Tuesday, April 27, 2021 11:40am to 12:40pm
About this Event
Add to calendarNikhil S. Malvankar, Assistant Professor of Molecular biophysics and Biochemistry, Yale University, will present.
Deep in the ocean or underground, where there is no oxygen, Geobacter bacteria “breathe” by projecting tiny protein filaments called "nanowires" into the soil, to dispose of excess electrons resulting from the conversion of nutrients to energy. These nanowires enable the bacteria to perform environmentally important functions such as cleaning up radioactive sites, generating electricity, or sharing electrons with other bacteria. Scientists have long known that Geobacter make conductive nanowires – 1/100,000 the width of a human hair – but no one had discovered what they are made of and why they are conductive.

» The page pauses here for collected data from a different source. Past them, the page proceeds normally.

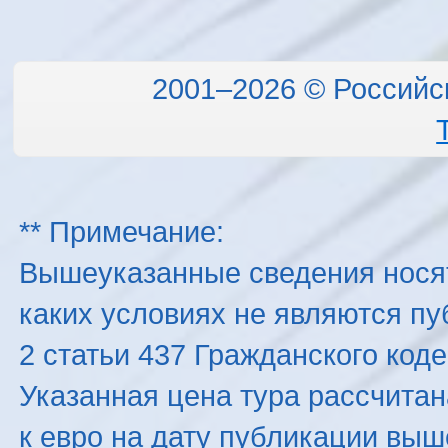
2001–2026 © Российс
** Примечание:
Вышеуказанные сведения нося
каких условиях не являются п
2 статьи 437 Гражданского код
Указанная цена тура рассчитана
к евро на дату публикации вы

Prof. Malvankar will present recent studies in the Protein Nanowires Lab that have revealed a surprise: the protein nanowires have a core of metal-containing molecules called hemes. Previously nobody suspected such a structure. Using high-resolution cryo-electron microscopy, they were able to see the nanowire’s atomic structure and discover that hemes line up to create a continuous path along which electrons travel. He will present their recent experimental and computational studies to identify the nanowire composition, structure and mechanism of conductivity by measuring their DC and THz conductivity as a function of nanowire length, temperature, frequency, pH and heme stacking. He will also present bioinspired synthetic protein nanowires and methodology to set standards for reporting protein conductivity mechanisms. These studies solve a longstanding mystery of how nanowires move electrons to minerals in the soil or help generate electricity.